--- TASK DETAILS ---
Set down every entry below exactly as it stands.

Stored data entries:
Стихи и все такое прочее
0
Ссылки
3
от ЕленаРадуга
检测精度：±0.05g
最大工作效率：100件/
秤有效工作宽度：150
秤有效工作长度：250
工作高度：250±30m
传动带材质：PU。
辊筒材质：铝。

--- WRITTEN SOLUTION ---
Стихи и все такое прочее
0
Ссылки
3
от ЕленаРадуга
检测精度：±0.05g
最大工作效率：100件/
秤有效工作宽度：150
秤有效工作长度：250
工作高度：250±30m
传动带材质：PU。
辊筒材质：铝。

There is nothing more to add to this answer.